**What is needed**
Without any of their pictures, return all of the records exactly.
───── Dataset records ─────
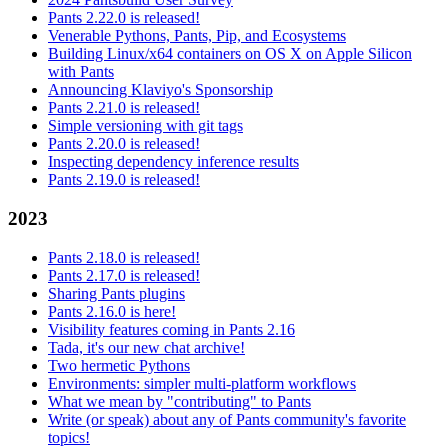
Pants 2.22.0 is released!
Venerable Pythons, Pants, Pip, and Ecosystems
Building Linux/x64 containers on OS X on Apple Silicon
with Pants
Announcing Klaviyo's Sponsorship
Pants 2.21.0 is released!
Simple versioning with git tags
Pants 2.20.0 is released!
Inspecting dependency inference results
Pants 2.19.0 is released!
2023
Pants 2.18.0 is released!
Pants 2.17.0 is released!
Sharing Pants plugins
Pants 2.16.0 is here!
Visibility features coming in Pants 2.16
Tada, it's our new chat archive!
Two hermetic Pythons
Environments: simpler multi-platform workflows
What we mean by "contributing" to Pants
Write (or speak) about any of Pants community's favorite
topics!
─────
**Result of this exercise**
Pants 2.22.0 is released!
Venerable Pythons, Pants, Pip, and Ecosystems
Building Linux/x64 containers on OS X on Apple Silicon
with Pants
Announcing Klaviyo's Sponsorship
Pants 2.21.0 is released!
Simple versioning with git tags
Pants 2.20.0 is released!
Inspecting dependency inference results
Pants 2.19.0 is released!
2023
Pants 2.18.0 is released!
Pants 2.17.0 is released!
Sharing Pants plugins
Pants 2.16.0 is here!
Visibility features coming in Pants 2.16
Tada, it's our new chat archive!
Two hermetic Pythons
Environments: simpler multi-platform workflows
What we mean by "contributing" to Pants
Write (or speak) about any of Pants community's favorite
topics!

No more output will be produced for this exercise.